* Euro returns to $1.3550 support level
* Eonia rates rise above ECB refinancing rate on Friday
* Australian dollar helped by China data
By Laurence Fletcher
LONDON, Jan 20 (Reuters) - The euro recovered slightly from a two-month low against the dollar on Monday, helped by higher short-term market interest rates, although speculation the European Central Bank may step in limited its gains.
After breaking through support at $1.3550 on Friday, the euro fell in Asian trading on Monday, touching its lowest since Nov. 25 at $1.35080. It later recovered some ground, and was 0.1 percent higher, back at the support level of $1.3550 in London trading.
The single currency has weakened this month as year-end factors such as euro zone banks repatriating assets fade, with speculation the ECB will act to loosen liquidity meaning that even a rise in overnight borrowing rates has failed to lift it.
“We think that (the) key driver of the recent euro underperformance is growing market expectations of ECB action to address the tightening money market conditions,” said Citi strategist Valentin Marinov.
Eonia, the euro zone overnight bank-to-bank lending rate, rose above 0.30 percent on Friday, more than the headline 0.25 percent rate that banks pay when they borrow at the ECB’s still unrestricted lending operations.
After the central bank’s January policy meeting, ECB President Mario Draghi said an “unwarranted” rise in the bank-to-bank lending rates that underpin euro zone borrowing costs would be one of the triggers for another rate cut or more drastic action.
One trader said the euro’s rise may squeeze out some short-sellers but that the single currency could then head lower again, potentially entering a technical downtrend.
Bullish sentiment towards the euro has moderated, with investors betting on a lower euro adding to their positions for four consecutive weeks, according to a report from Scotiabank.
“The market has been focusing on broad dollar strength against everything except the euro ... The euro was playing catch-up,” said Chris Turner, head of FX strategy at ING, referring to the euro’s overnight weakness.

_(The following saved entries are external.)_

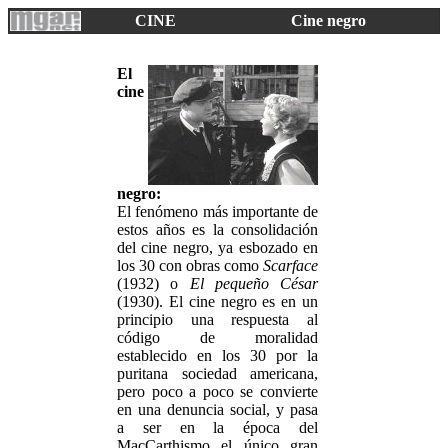
CINE
Cine negro
El
cine
negro:
El fenómeno más importante de
estos años es la consolidación
del cine negro, ya esbozado en
los 30 con obras como
Scarface
(1932) o
El pequeño César
(1930). El cine negro es en un
principio una respuesta al
código de moralidad
establecido en los 30 por la
puritana sociedad americana,
pero poco a poco se convierte
en una denuncia social, y pasa
a ser en la época del
MacCarthismo el único gran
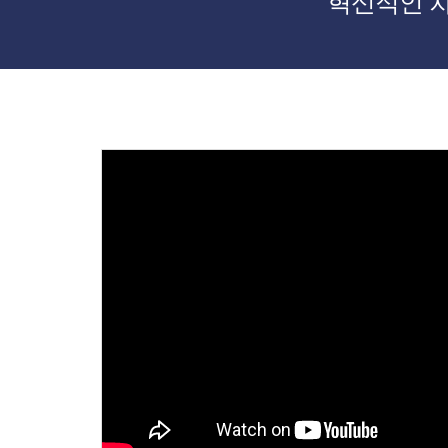
혁신적인 차세대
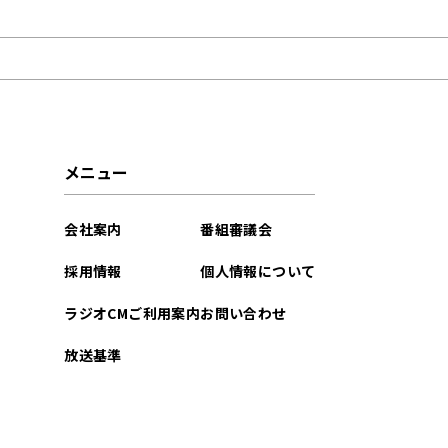
2024年06月
2024年05月
2023年08月
2023年03月
メニュー
2023年02月
会社案内
番組審議会
2022年12月
採用情報
個人情報について
2022年11月
ラジオCMご利用案内
お問い合わせ
2022年10月
放送基準
2022年07月
2021年09月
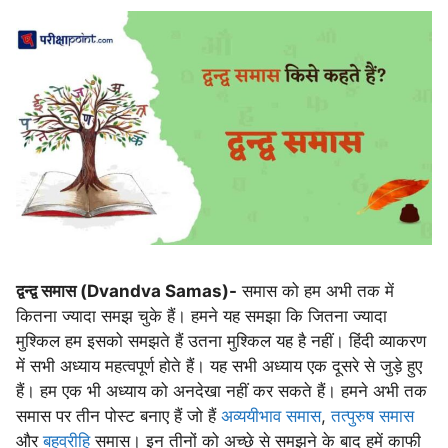
द्वन्द्व समास (Dvandva Samas)-
समास को हम अभी तक में
कितना ज्यादा समझ चुके हैं। हमने यह समझा कि जितना ज्यादा
मुश्किल हम इसको समझते हैं उतना मुश्किल यह है नहीं। हिंदी व्याकरण
में सभी अध्याय महत्वपूर्ण होते हैं। यह सभी अध्याय एक दूसरे से जुड़े हुए
हैं। हम एक भी अध्याय को अनदेखा नहीं कर सकते हैं। हमने अभी तक
समास पर तीन पोस्ट बनाए हैं जो हैं
अव्ययीभाव समास
,
तत्पुरुष समास
और
बहुव्रीहि
समास। इन तीनों को अच्छे से समझने के बाद हमें काफी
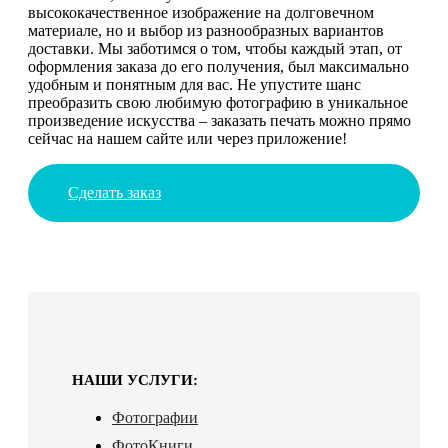
высококачественное изображение на долговечном
материале, но и выбор из разнообразных вариантов
доставки. Мы заботимся о том, чтобы каждый этап, от
оформления заказа до его получения, был максимально
удобным и понятным для вас. Не упустите шанс
преобразить свою любимую фотографию в уникальное
произведение искусства – заказать печать можно прямо
сейчас на нашем сайте или через приложение!
Сделать заказ
НАШИ УСЛУГИ:
Фотографии
ФотоКниги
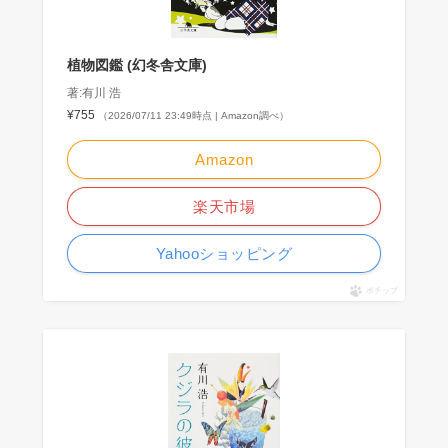
植物図鑑 (幻冬舎文庫)
著:有川 浩
¥755
（2026/07/11 23:49時点 | Amazon調べ）
Amazon
楽天市場
Yahooショッピング
ポチップ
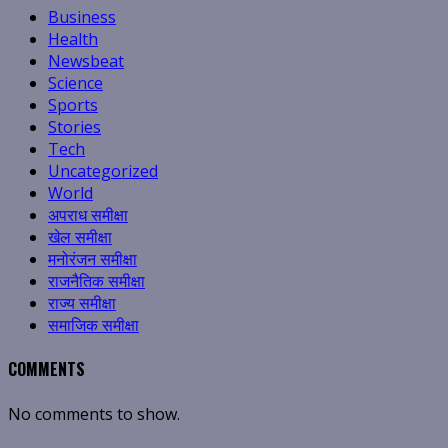
Business
Health
Newsbeat
Science
Sports
Stories
Tech
Uncategorized
World
अपराध समीक्षा
खेल समीक्षा
मनोरंजन समीक्षा
राजनैतिक समीक्षा
राज्य समीक्षा
समाजिक समीक्षा
COMMENTS
No comments to show.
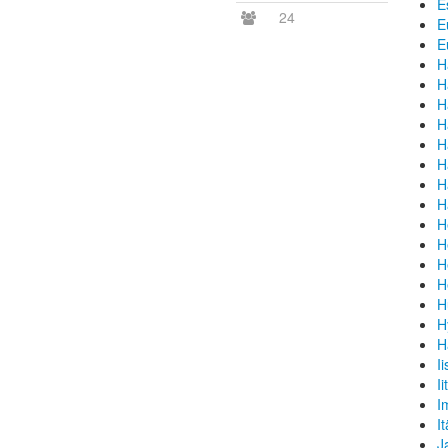
E
24
E
E
H
H
H
H
H
H
H
H
H
H
H
H
H
H
H
I
Ii
I
I
J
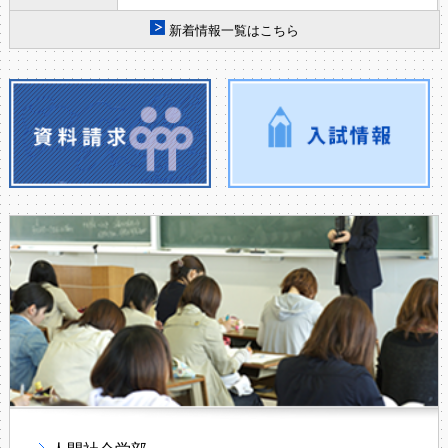
新着情報一覧はこちら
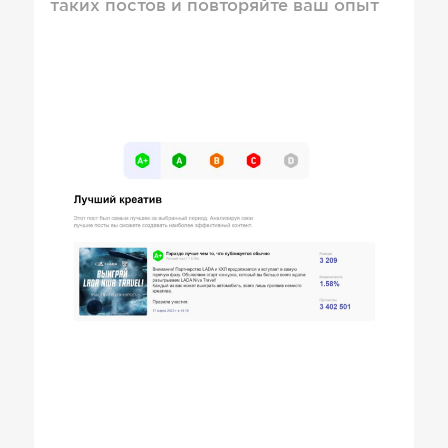
таких постов и повторяйте ваш опыт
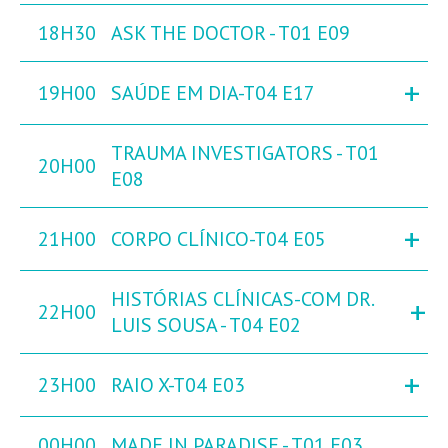
18H30
ASK THE DOCTOR - T01 E09
+
19H00
SAÚDE EM DIA-T04 E17
TRAUMA INVESTIGATORS - T01
20H00
E08
+
21H00
CORPO CLÍNICO-T04 E05
HISTÓRIAS CLÍNICAS-COM DR.
+
22H00
LUIS SOUSA - T04 E02
+
23H00
RAIO X-T04 E03
00H00
MADE IN PARADISE - T01 E03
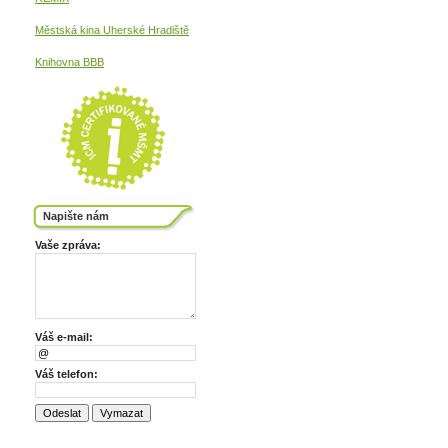
Městská kina
Uherské Hradiště
Knihovna BBB
Napište nám
Vaše zpráva:
Váš e-mail:
Váš telefon:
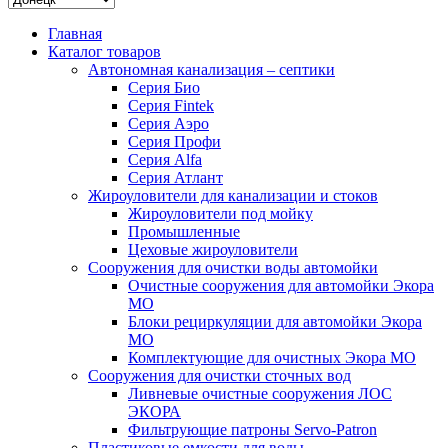
Главная
Каталог товаров
Автономная канализация – септики
Серия Био
Серия Fintek
Серия Аэро
Серия Профи
Серия Alfa
Серия Атлант
Жироуловители для канализации и стоков
Жироуловители под мойку
Промышленные
Цеховые жироуловители
Сооружения для очистки воды автомойки
Очистные сооружения для автомойки Экора
МО
Блоки рециркуляции для автомойки Экора
МО
Комплектующие для очистных Экора МО
Сооружения для очистки сточных вод
Ливневые очистные сооружения ЛОС
ЭКОРА
Фильтрующие патроны Servo-Patron
Пластиковые емкости для воды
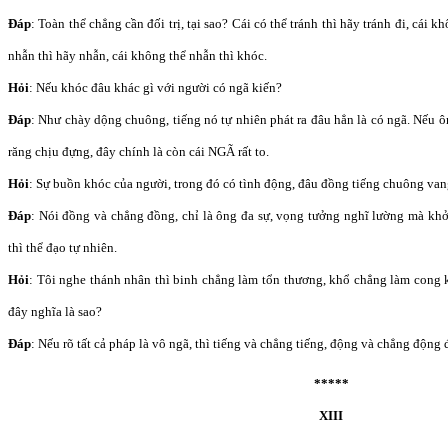
Đáp
: Toàn thể chẳng cần đối trị, tại sao? Cái có thể tránh thì hãy tránh đi, cái 
nhẫn thì hãy nhẫn, cái không thể nhẫn thì khóc.
Hỏi
: Nếu khóc đâu khác gì với người có ngã kiến?
Đáp
: Như chày dộng chuông, tiếng nó tự nhiên phát ra đâu hẳn là có ngã. Nếu 
răng chịu đựng, đây chính là còn cái NGÃ rất to.
Hỏi
: Sự buồn khóc của người, trong đó có tình động, đâu đồng tiếng chuông va
Đáp
: Nói đồng và chẳng đồng, chỉ là ông đa sự, vọng tưởng nghĩ lường mà khở
thì thể đạo tự nhiên.
Hỏi
: Tôi nghe thánh nhân thì binh chẳng làm tổn thương, khổ chẳng làm cong 
đây nghĩa là sao?
Đáp
: Nếu rõ tất cả pháp là vô ngã, thì tiếng và chẳng tiếng, động và chẳng động
*****
XIII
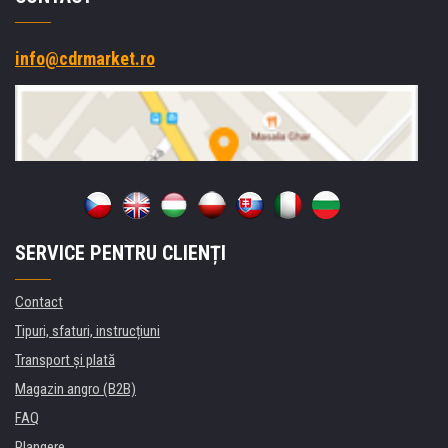
info@cdrmarket.ro
SERVICE PENTRU CLIENȚI
Contact
Tipuri, sfaturi, instrucțiuni
Transport şi plată
Magazin angro (B2B)
FAQ
Plangere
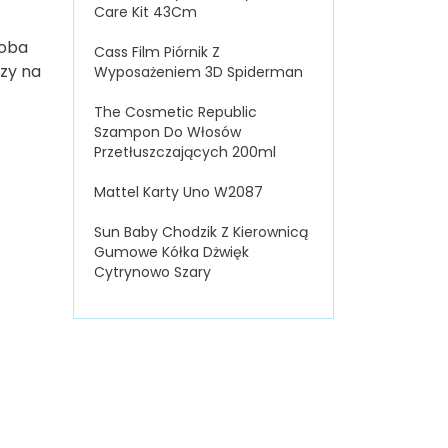
Care Kit 43Cm
 oba
Cass Film Piórnik Z
zy na
Wyposażeniem 3D Spiderman
The Cosmetic Republic
Szampon Do Włosów
Przetłuszczających 200ml
Mattel Karty Uno W2087
Sun Baby Chodzik Z Kierownicą
Gumowe Kółka Dżwięk
Cytrynowo Szary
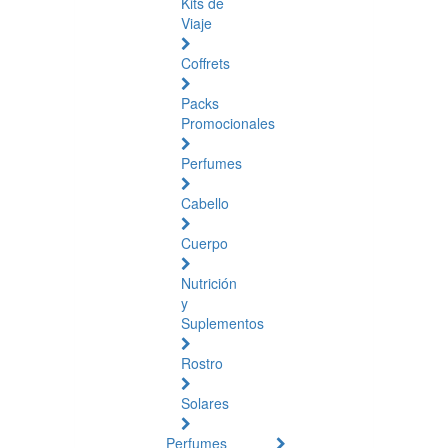
Kits de
Viaje
Coffrets
Packs
Promocionales
Perfumes
Cabello
Cuerpo
Nutrición
y
Suplementos
Rostro
Solares
Perfumes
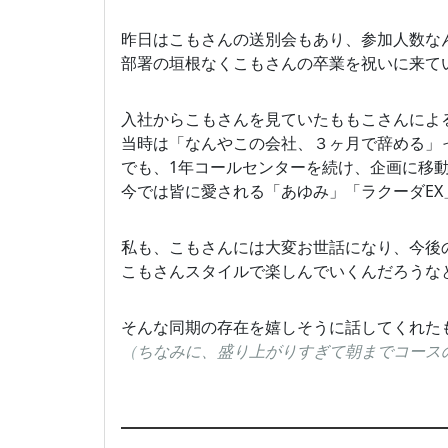
昨日はこもさんの送別会もあり、参加人数なん
部署の垣根なくこもさんの卒業を祝いに来て
入社からこもさんを見ていたももこさんによ
当時は「なんやこの会社、３ヶ月で辞める」
でも、1年コールセンターを続け、企画に移
今では皆に愛される「あゆみ」「ラクーダE
私も、こもさんには大変お世話になり、今後
こもさんスタイルで楽しんでいくんだろうなと
そんな同期の存在を嬉しそうに話してくれた
（
ちなみに、盛り上がりすぎて朝までコース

Turner said he expects the euro to fall to $1.33 this week and to $1.20 by the end of the year against a strengthening dollar as the Federal Reserve cuts back its huge bond-buying programme and as euro zone residents begin to invest abroad.
Investors were left looking for direction, with little economic data due out of Europe, other than German December producer prices that were slightly above forecast. U.S. markets are closed on Monday for Martin Luther King day.
The dollar index was 0.1 percent lower at 81.11 and the greenback was 0.2 percent down against the yen at 104.1 yen after U.S. Treasury yields fell on Friday.
The Australian dollar got some relief after China’s annual economic growth in the final quarter of 2013 came in at 7.7 percent, down from 7.8 percent in the previous three months but slightly ahead of market expectations for growth of 7.6 percent.
“It’s not a particularly good number but there wasn’t any drop to levels below the 7.5 percent threshold,” said Satoshi Okagawa, senior global markets analyst for Sumitomo Mitsui Banking Corporation.
While the data might have spurred some short-covering in the Australian dollar, the impetus is unlikely to be strong enough to prompt traders to go long the currency, he added.
The Aussie gained 0.4 percent at $0.8812 after earlier falling to $0.8756, its lowest level in about 3 1/2 years, in the wake of weak jobs data last week.
Traders said the 87 U.S. cent area should provide good support, as it did in 2010, although a break could see it test $0.8600 in a hurry.
Kathleen Brooks, research director at Forex.com, pointed to rising inter-bank lending rates in China, a major export market for Australia.
“If we see another spike in rates as we lead up to Chinese New Year on Jan. 31, if this relationship holds, we may see (Chinese) stocks take another dip lower, which could weigh on the Aussie,” she said.